To see Russia as an imperialist power because it behaves aggressively is to misapply Lenin’s framework. It reduces imperialism to a moral category or a military posture, rather than a phase of capitalist development embedded in global structures of accumulation. This is a mistake Lenin himself warned against — mistaking appearance for essence, and symptoms for systems. Unlike Western powers, Russia lacks a global class of transnational capitalists able to extract and reinvest surplus across vast networks of dependent economies.

Leninism without dogma

More promising than nationally focused theories of imperialism are perspectives rooted in world-systems theory, dependency analysis, and anti-imperialist traditions in the Global South. These recognize that imperialism persists as a global hierarchy — one in which Russia may play a regional coercive role, but not a structurally dominant one.

Many countries engage in regional assertion but this does not make them imperialist in the classical sense. To conflate the two is to flatten the complexity of global capitalism into a geopolitics of equivalence.
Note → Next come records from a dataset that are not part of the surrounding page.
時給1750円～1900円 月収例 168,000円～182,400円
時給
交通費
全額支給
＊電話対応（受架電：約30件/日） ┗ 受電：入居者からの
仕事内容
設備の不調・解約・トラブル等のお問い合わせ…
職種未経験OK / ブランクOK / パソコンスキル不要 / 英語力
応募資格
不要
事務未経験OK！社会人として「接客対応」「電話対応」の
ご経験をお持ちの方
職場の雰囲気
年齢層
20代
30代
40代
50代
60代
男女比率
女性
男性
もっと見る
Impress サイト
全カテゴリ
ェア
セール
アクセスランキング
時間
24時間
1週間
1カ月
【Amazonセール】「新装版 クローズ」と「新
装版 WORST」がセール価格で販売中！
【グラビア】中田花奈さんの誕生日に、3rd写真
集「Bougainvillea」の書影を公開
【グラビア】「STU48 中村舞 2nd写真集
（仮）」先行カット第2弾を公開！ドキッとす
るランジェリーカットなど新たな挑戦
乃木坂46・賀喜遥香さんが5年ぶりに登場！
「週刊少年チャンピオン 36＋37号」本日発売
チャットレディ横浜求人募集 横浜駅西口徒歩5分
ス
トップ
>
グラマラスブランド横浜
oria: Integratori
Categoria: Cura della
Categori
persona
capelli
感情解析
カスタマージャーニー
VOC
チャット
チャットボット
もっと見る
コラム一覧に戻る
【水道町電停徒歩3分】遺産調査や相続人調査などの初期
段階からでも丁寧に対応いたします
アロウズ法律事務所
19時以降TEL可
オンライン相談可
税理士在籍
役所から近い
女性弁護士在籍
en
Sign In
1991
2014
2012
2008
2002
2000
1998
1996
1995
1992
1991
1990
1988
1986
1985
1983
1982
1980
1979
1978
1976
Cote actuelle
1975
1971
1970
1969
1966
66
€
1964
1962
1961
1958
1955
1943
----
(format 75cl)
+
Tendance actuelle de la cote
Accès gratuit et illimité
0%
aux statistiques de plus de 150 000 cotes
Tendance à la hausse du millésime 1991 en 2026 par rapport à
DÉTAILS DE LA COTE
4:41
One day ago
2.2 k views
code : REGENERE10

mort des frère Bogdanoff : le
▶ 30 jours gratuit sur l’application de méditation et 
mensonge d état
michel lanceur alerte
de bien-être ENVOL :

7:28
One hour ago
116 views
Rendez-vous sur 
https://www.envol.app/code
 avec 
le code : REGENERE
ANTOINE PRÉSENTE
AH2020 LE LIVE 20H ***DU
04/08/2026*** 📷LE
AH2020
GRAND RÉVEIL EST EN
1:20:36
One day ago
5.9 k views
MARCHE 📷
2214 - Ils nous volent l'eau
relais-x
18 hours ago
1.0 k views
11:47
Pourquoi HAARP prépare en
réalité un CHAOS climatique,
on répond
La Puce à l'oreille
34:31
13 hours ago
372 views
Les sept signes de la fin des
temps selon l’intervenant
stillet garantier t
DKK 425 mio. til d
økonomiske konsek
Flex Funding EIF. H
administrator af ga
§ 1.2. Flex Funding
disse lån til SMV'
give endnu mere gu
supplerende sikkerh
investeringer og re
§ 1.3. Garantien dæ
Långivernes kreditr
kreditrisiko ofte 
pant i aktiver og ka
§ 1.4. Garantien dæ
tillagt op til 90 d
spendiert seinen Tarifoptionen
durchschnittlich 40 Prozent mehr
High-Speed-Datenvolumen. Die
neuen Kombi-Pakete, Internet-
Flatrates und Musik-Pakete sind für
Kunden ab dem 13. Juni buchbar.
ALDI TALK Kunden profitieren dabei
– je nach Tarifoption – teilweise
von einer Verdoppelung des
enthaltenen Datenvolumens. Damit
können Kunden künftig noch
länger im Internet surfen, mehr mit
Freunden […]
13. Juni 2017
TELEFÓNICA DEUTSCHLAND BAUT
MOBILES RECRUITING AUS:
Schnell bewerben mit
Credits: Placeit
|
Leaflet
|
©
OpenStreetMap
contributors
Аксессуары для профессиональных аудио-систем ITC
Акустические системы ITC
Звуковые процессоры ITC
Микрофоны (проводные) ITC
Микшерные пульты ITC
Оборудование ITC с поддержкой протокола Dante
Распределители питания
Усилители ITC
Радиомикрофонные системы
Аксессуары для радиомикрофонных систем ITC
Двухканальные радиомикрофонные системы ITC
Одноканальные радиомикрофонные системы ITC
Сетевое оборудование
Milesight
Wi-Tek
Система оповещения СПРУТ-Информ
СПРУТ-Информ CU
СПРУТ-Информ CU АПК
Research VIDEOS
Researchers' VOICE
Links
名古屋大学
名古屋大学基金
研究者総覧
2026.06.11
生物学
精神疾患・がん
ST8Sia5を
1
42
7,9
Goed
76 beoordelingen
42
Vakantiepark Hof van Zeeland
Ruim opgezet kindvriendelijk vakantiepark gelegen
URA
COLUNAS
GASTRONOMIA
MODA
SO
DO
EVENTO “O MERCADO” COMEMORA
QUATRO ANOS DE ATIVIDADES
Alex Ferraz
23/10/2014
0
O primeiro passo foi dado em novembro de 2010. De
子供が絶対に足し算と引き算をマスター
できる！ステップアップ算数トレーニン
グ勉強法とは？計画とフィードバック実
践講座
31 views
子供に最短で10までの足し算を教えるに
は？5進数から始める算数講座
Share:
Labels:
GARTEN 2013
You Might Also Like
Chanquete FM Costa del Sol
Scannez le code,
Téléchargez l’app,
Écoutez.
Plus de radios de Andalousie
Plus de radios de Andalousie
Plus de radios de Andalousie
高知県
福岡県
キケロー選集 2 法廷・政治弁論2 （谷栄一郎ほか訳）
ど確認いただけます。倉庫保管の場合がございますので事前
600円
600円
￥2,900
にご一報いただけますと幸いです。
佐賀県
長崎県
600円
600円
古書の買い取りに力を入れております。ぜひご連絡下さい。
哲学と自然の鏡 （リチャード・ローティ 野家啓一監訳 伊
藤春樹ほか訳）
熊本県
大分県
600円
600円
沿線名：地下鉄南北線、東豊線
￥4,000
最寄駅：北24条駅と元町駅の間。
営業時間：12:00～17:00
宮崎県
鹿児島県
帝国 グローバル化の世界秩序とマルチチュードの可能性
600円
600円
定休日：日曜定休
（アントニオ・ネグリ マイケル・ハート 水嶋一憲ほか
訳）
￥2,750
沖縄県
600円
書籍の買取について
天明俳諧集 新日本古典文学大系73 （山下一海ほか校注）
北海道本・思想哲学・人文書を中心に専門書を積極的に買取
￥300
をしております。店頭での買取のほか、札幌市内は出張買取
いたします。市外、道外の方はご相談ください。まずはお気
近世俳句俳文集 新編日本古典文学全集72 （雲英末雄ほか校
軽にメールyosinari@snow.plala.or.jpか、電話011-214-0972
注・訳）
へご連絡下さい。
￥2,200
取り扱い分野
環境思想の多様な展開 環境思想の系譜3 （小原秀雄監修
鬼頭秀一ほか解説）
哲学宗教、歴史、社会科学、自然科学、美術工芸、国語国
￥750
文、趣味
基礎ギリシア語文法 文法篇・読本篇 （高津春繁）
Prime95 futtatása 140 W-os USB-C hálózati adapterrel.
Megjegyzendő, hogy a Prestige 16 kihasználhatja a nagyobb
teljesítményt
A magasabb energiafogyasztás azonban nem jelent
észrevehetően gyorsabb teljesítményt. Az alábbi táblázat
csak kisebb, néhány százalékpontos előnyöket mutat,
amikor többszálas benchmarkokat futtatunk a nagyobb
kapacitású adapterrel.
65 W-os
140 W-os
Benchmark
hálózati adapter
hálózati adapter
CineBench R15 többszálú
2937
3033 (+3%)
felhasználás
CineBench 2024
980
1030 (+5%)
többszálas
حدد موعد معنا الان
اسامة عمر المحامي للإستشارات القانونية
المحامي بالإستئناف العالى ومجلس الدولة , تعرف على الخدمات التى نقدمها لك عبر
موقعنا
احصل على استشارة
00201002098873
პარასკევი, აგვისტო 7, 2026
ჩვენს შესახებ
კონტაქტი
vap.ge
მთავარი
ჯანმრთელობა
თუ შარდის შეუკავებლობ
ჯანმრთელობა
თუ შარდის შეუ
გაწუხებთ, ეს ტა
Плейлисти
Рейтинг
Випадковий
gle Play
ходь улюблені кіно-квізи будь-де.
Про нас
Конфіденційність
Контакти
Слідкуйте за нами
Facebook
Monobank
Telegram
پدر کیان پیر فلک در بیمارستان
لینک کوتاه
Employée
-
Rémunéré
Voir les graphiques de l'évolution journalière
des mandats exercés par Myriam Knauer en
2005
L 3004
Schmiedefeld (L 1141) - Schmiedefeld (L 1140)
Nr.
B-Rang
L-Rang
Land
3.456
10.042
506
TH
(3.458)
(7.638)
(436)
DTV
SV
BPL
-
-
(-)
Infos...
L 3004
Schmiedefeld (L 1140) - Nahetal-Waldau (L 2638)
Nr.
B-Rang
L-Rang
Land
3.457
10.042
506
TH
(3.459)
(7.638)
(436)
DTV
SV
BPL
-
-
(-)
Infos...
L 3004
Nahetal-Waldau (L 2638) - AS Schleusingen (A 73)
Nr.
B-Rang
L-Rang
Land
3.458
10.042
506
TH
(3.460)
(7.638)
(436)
Conclusion: rethinking our categories

Imperialism today is not simply about war or aggression. It is about who controls the flows of capital, who benefits from global labor exploitation, and who shapes the terms of global accumulation. Russia may act within this system — sometimes violently — but it does not define it.

A serious anti-imperialist politics must recognize these distinctions. Otherwise, we risk mistaking the actions of a semi-peripheral power for the architecture of the system itself — and in doing so, we obscure the true centers of imperialist domination in our world.

Select Bibliography

• Desai, Radhika. Geopolitical Economy: After US Hegemony, Globalization and Empire. London: Pluto Press, 2013.

• Harvey, David. A Brief History of Neoliberalism. Oxford: Oxford University Press, 2005.

• Harvey, David. The New Imperialism. Oxford: Oxford University Press, 2003.

• Hudson, Michael. Super Imperialism: The Economic Strategy of American Empire. 3rd ed. London: Pluto Press, 2021.

• King, Sam. Imperialism and the Development Myth: How Rich Countries Dominate in the Twenty-first Century. Manchester: Manchester University Press, 2021.

• Lenin, V. I. Imperialism, the Highest Stage of Capitalism. 1916. Reprint, various editions.